Comments Locked

9 Comments

Back to Article

  • HStewart - Friday, September 7, 2018 - link

    I am curious how the dual SAS interface is use - is this for performance and double transfer - or the crazy idea to work redundant servers or such.
  • HStewart - Friday, September 7, 2018 - link

    Just FYI, I have dual 36G 15000 rpm SAS drives on my Supermicro - setup original as Raid 0.

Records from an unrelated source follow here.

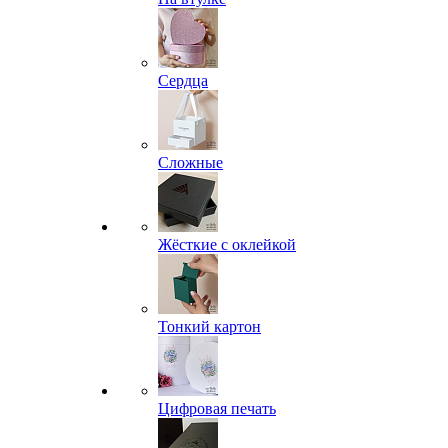
Сердца
Сложные
Жёсткие с оклейкой
Тонкий картон
Цифровая печать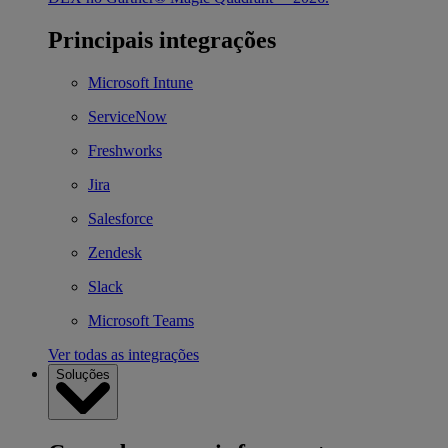
Principais integrações
Microsoft Intune
ServiceNow
Freshworks
Jira
Salesforce
Zendesk
Slack
Microsoft Teams
Ver todas as integrações
Soluções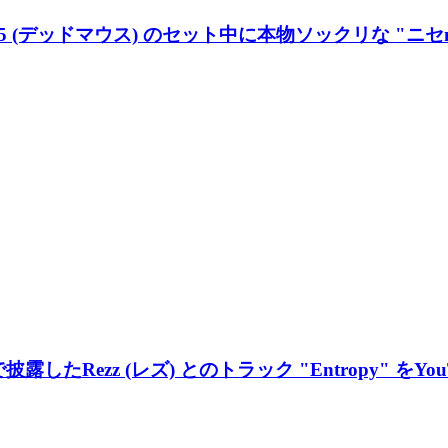
u5 (デッドマウス) のセット中に本物ソックリな "ニ
したRezz (レズ) とのトラック "Entropy" をYo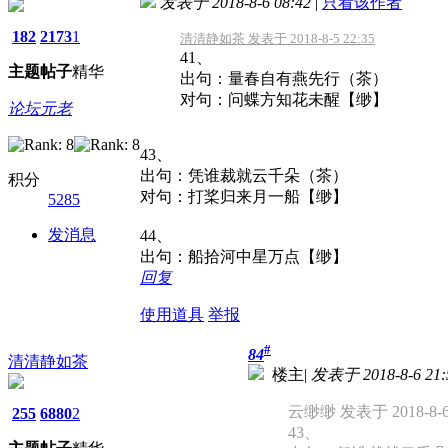
发表于 2018-8-6 08:42
|
只看该作者
182
2173
1
清清静如茶 发表于 2018-8-5 22:35
41、
主题
帖子
精华
出句：量春自有燕先行（茶）
对句：问蝶方知花未醒【缈】
论坛元老
43、
出句：凭谁裁就云千朵（茶）
积分
对句：打桨归来月一船【缈】
5285
发消息
44、
出句：船拾河中星万点【缈】
回复
使用道具
举报
#
84
清清静如茶
楼主
|
发表于 2018-8-6 21:
云缈缈 发表于 2018-8-6 
255
6880
2
43、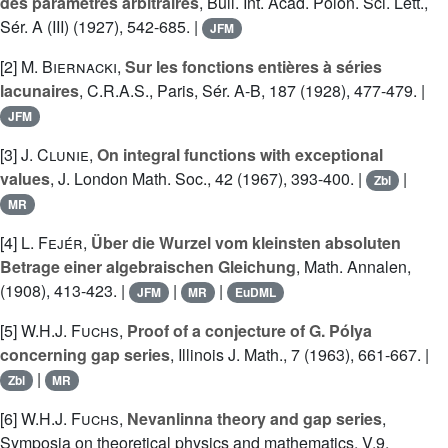
des paramètres arbitraires
, Bull. Int. Acad. Polon. Sci. Lett.,
Sér. A (III) (1927), 542-685. |
JFM
[2]
M. Biernacki
,
Sur les fonctions entières à séries
lacunaires
, C.R.A.S., Paris, Sér. A-B, 187 (1928), 477-479. |
JFM
[3]
J. Clunie
,
On integral functions with exceptional
values
, J. London Math. Soc., 42 (1967), 393-400. |
|
Zbl
MR
[4]
L. Fejér
,
Über die Wurzel vom kleinsten absoluten
Betrage einer algebraischen Gleichung
, Math. Annalen,
(1908), 413-423. |
|
|
JFM
MR
EuDML
[5]
W.H.J. Fuchs
,
Proof of a conjecture of G. Pólya
concerning gap series
, Illinois J. Math., 7 (1963), 661-667. |
|
Zbl
MR
[6]
W.H.J. Fuchs
,
Nevanlinna theory and gap series
,
Symposia on theoretical physics and mathematics, V.9,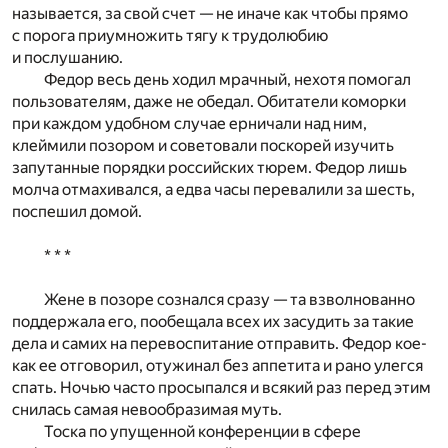
называется, за свой счет — не иначе как чтобы прямо
с порога приумножить тягу к трудолюбию
и послушанию.
Федор весь день ходил мрачный, нехотя помогал
пользователям, даже не обедал. Обитатели коморки
при каждом удобном случае ерничали над ним,
клеймили позором и советовали поскорей изучить
запутанные порядки российских тюрем. Федор лишь
молча отмахивался, а едва часы перевалили за шесть,
поспешил домой.
* * *
Жене в позоре сознался сразу — та взволнованно
поддержала его, пообещала всех их засудить за такие
дела и самих на перевоспитание отправить. Федор кое-
как ее отговорил, отужинал без аппетита и рано улегся
спать. Ночью часто просыпался и всякий раз перед этим
снилась самая невообразимая муть.
Тоска по упущенной конференции в сфере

    If these SAS were setup for performance in dual configuration, I am also curious what a Dual SAS SSD drive would be like.
  • romrunning - Friday, September 7, 2018 - link

    Dual-port SAS drives are used both for fault-tolerance (i.e. HBA/port failure, still has access through other port) and the ability to be device addressable by different storage controllers.
  • HStewart - Friday, September 7, 2018 - link

    That sounds logical for fault-tolerance. My supermicro has hot swappable drives and such and this would take it to next level
  • piroroadkill - Monday, September 10, 2018 - link

    Dual SAS is entirely for redundancy - all storage arrays worth anything whatsoever have two controllers, that can fail over from one to the other. Dual ports mean that every disk always has a path to both controllers at all times.
  • prime2515103 - Sunday, September 9, 2018 - link

    The chart says the interface is "SATA 6 Gps."
  • s.yu - Monday, September 10, 2018 - link

    Never got these helium drives, the gas is inevitably gonna leak. That sounds bad.
  • Foeketijn - Friday, September 14, 2018 - link

    The helium has nowhere to go. You are right that helium has the tendency to escape. But the other gasses need to replace it. And of course the enclosure is gas proof with an under pressure I asume.
    Yes it is leaking kind of per definition. It won't empty itself (and become near vacuum) in the warranty period. Probably in the order of hundreds of years.